*** EXTRACTED INFORMATION ***

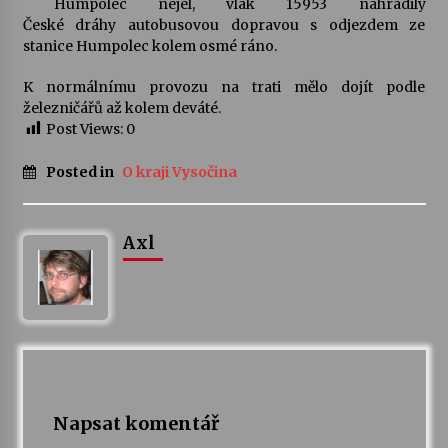
Humpolec nejel, vlak 15953 nahradily
České dráhy autobusovou dopravou s odjezdem ze
Votavžatský ploty
stanice Humpolec kolem osmé ráno.
23. 7. 2026
K normálnímu provozu na trati mělo dojít podle
železničářů až kolem deváté.
Post Views:
0
Letní koncerty ve Stromovce: Rufus Miller
22. 7. 2026
Posted in
O kraji Vysočina
Vysočinka
Axl
17. 7. 2026
Ozvěny prázdnin
14. 7. 2026
Za kulturou kousek za Humpolec. V Želivě ožije
Napsat komentář
odkaz Josefa Čapka
13. 7. 2026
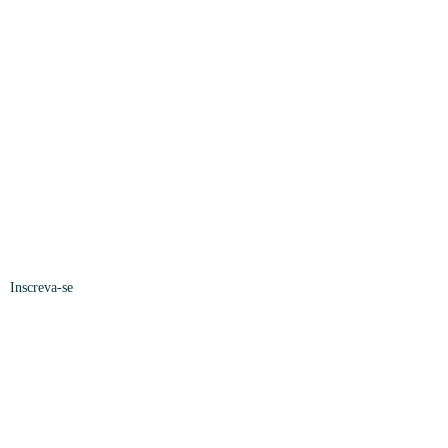
Inscreva-se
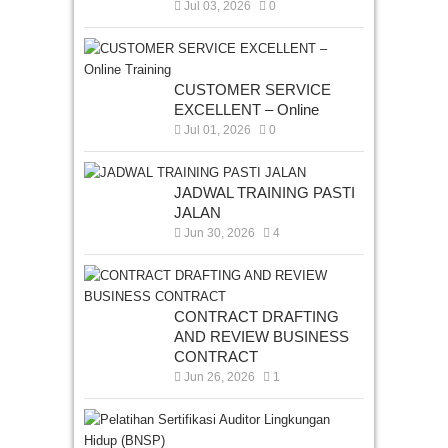
Jul 03, 2026
0
CUSTOMER SERVICE
EXCELLENT – Online
Jul 01, 2026
0
JADWAL TRAINING PASTI
JALAN
Jun 30, 2026
4
CONTRACT DRAFTING
AND REVIEW BUSINESS
CONTRACT
Jun 26, 2026
1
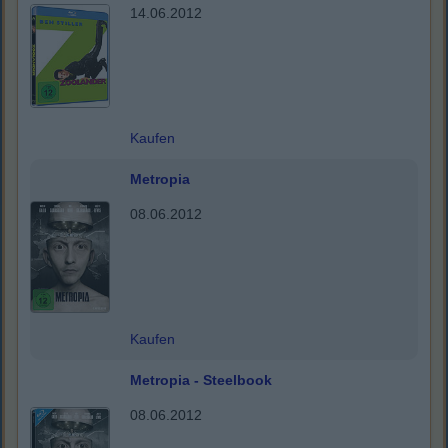
14.06.2012
Kaufen
Metropia
08.06.2012
Kaufen
Metropia - Steelbook
08.06.2012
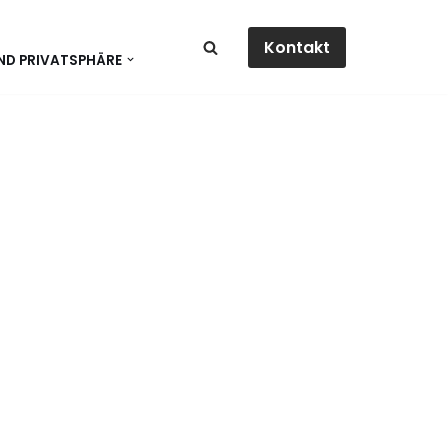
Kontakt
ND PRIVATSPHÄRE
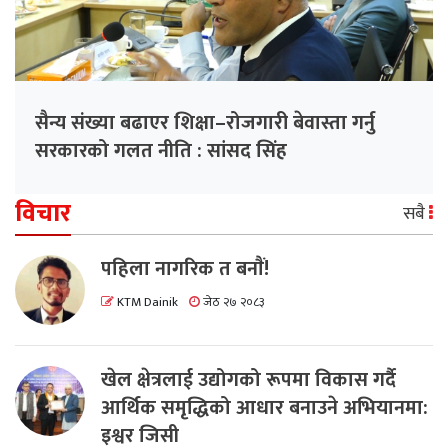
सैन्य संख्या बढाएर शिक्षा–रोजगारी बेवास्ता गर्नु
सरकारको गलत नीति : सांसद सिंह
विचार
सबै
पहिला नागरिक त बनाैं!
KTM Dainik
जेठ २७ २०८३
खेल क्षेत्रलाई उद्योगको रूपमा विकास गर्दै
आर्थिक समृद्धिको आधार बनाउने अभियानमा:
इश्वर जिसी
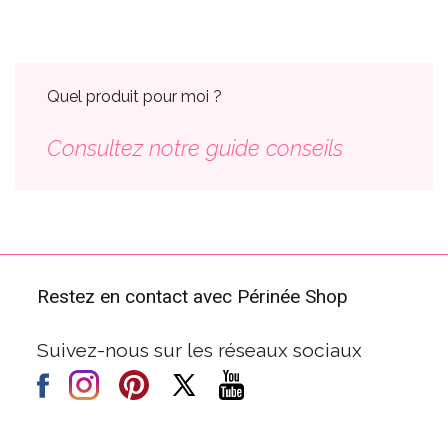
Quel produit pour moi ?
Consultez notre guide conseils
Restez en contact avec Périnée Shop
Suivez-nous sur les réseaux sociaux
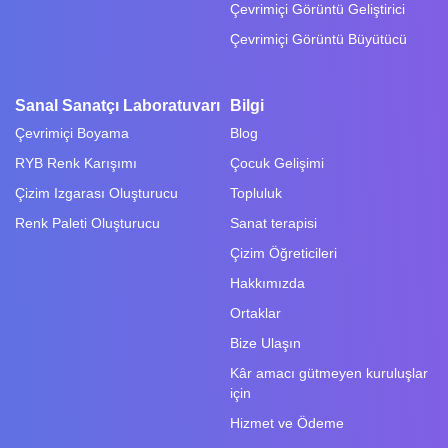
Çevrimiçi Görüntü Geliştirici
Çevrimiçi Görüntü Büyütücü
Sanal Sanatçı Laboratuvarı
Bilgi
Çevrimiçi Boyama
Blog
RYB Renk Karışımı
Çocuk Gelişimi
Çizim Izgarası Oluşturucu
Topluluk
Renk Paleti Oluşturucu
Sanat terapisi
Çizim Öğreticileri
Hakkımızda
Ortaklar
Bize Ulaşın
Kâr amacı gütmeyen kuruluşlar
için
Hizmet ve Ödeme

***

• REQUIRED WORK:
Where the data contains images, drop them and print the rest exactly.

• YOUR SOLUTION:
Humpolec nejel, vlak 15953 nahradily
České dráhy autobusovou dopravou s odjezdem ze
Votavžatský ploty
stanice Humpolec kolem osmé ráno.
23. 7. 2026
K normálnímu provozu na trati mělo dojít podle
železničářů až kolem deváté.
Post Views:
0
Letní koncerty ve Stromovce: Rufus Miller
22. 7. 2026
Posted in
O kraji Vysočina
Vysočinka
Axl
17. 7. 2026
Ozvěny prázdnin
14. 7. 2026
Za kulturou kousek za Humpolec. V Želivě ožije
Napsat komentář
odkaz Josefa Čapka
13. 7. 2026
Inscreva-se
Jul 03, 2026
0
CUSTOMER SERVICE
EXCELLENT – Online
Jul 01, 2026
0
JADWAL TRAINING PASTI
JALAN
Jun 30, 2026
4
CONTRACT DRAFTING
AND REVIEW BUSINESS
CONTRACT
Jun 26, 2026
1
14.06.2012
Kaufen
Metropia
08.06.2012
Kaufen
Metropia - Steelbook
08.06.2012
Kontakt
ND PRIVATSPHÄRE
सैन्य संख्या बढाएर शिक्षा–रोजगारी बेवास्ता गर्नु
सरकारको गलत नीति : सांसद सिंह
विचार
सबै
पहिला नागरिक त बनाैं!
KTM Dainik
जेठ २७ २०८३
खेल क्षेत्रलाई उद्योगको रूपमा विकास गर्दै
आर्थिक समृद्धिको आधार बनाउने अभियानमा:
इश्वर जिसी
Quel produit pour moi ?
Consultez notre guide conseils
Restez en contact avec Périnée Shop
Suivez-nous sur les réseaux sociaux
Çevrimiçi Görüntü Geliştirici
Çevrimiçi Görüntü Büyütücü
Sanal Sanatçı Laboratuvarı
Bilgi
Çevrimiçi Boyama
Blog
RYB Renk Karışımı
Çocuk Gelişimi
Çizim Izgarası Oluşturucu
Topluluk
Renk Paleti Oluşturucu
Sanat terapisi
Çizim Öğreticileri
Hakkımızda
Ortaklar
Bize Ulaşın
Kâr amacı gütmeyen kuruluşlar
için
Hizmet ve Ödeme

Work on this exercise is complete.